Four good friends met in the hospital. Their wives were giving birth. The nurse came over and said: The first man said, "Congratulations, you've got twins." The man said, "How weird, I'm the manager of the Minnesota Twins." After a while, the nurse came over and said to the second man, "Congratulations, you've got twins." Twins." The man liked it very much: "Well, what a coincidence. I am the director of 3M Company." Finally, the nurse came to the third man and said: "Congratulations, you have two sets of twins." The man said happily : "It's ridiculous, I work for the Four Seasons Hotel." Three of them were happy, but the fourth partner was as anxious as an ant on a hot pot, cursing God and banging his head against the wall. They asked him what was wrong, and he replied Said: "What's wrong? I work for Qixi Company!"
Haha, one is more efficient than the other.
Osama Bin Lade
n, a Canadian, and President Bush were walking down the street when they saw a golden lamp. They rubbed it and a genie came out and said, "I will grant each one a wish that's 3 together." The Canadian said, "I am a father and my son will be a farmer so I want the soil in Canada to be forever fertile." The genie said the magic words and the wish came true. Osama looked amazed so he wished for a wall around Afghanistan the genie said the magic words and again the wish came true. President Bush said "Genie, tell me more about this wall," the genie said, "It's 50 feet thick and 500 feet tall so nothing can get in and nothing can get out." said, "Wow! That's a big bridge...Fill it with water!!!
Bin Laden, a Canadian and President Bush were walking on the street and saw a golden lamp. They wiped it After rubbing the lamp, a genie appeared. The genie said: "I want to grant three wishes for each of you." The Canadian said: "I am a father and my son will become a farmer, so I want the land in Canada to be fertile forever." ." The genie said a spell and the wish came true. Bin Laden was surprised when he saw it. He wished for a city wall to surround Afghanistan. The genie said a spell again and the wish came true. President Bush asked: "Genie, please tell me about this wall. "The elf replied, "The wall is 50 feet thick and 500 feet high, so nothing inside can get out and nothing outside can get in." President Bush said, "Wow! That's a big bridge... fill it with water!" !!"

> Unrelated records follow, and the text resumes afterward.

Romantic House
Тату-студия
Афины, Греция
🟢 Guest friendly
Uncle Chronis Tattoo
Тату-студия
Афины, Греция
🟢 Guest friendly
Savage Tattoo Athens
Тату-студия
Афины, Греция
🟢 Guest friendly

My Baby Swallowed a Bullet
Young Mother: "Doctor, my baby swallowd a bullet. What shall I do?
Doctor: "Don 't point him at anybody."
Notes
1. to swallow a bullet: swallow a bullet
2. to point at: yes. ..aiming
allybaby
Once two hunters went hunting in the forest. One of them suddenly fell down by accident. He showed the whites of his eyes and seemed to have ceased breathing. The other hunter soon took out his mobile phone to call the emergency center for help. The operator said calmly: "Firs
t, you should make sure that he is already dead." Then the operator heard a gunshot from the other end of the phone and next he heard the hunter asking:"What should I do next?"
二 Two hunters went hunting in the forest. One hunter accidentally fell, his eyes turned white, and he seemed to have stopped breathing. The other hunter quickly took out his mobile phone and dialed the emergency call. The operator said calmly: "The first step is to make sure. Your friend is dead. So, the operator heard a gunshot on the phone, and then heard the hunter ask: "What's the next step?" ”
1. we two who and who a?
Which of us is following whom?
2. watch sister cousin
3 .go past, no mistake past
pass by, don’t miss it
4. you don’t bird me, I don’t bird you
you If you don’t offend me, I won’t offend you either
5. Xiao Ming: I am sorry!
Foreigner: I am sorry too!
Xiao Ming: I am sorry three!
Foreigner: What are you sorry for?
Xiao Ming: I am sorry five!
6. If you want money, I have no; you want life, I have one!
If you want money, you want a life
7. How much do you want a month?
Nanny: 800 yuan, eat you, sleep you.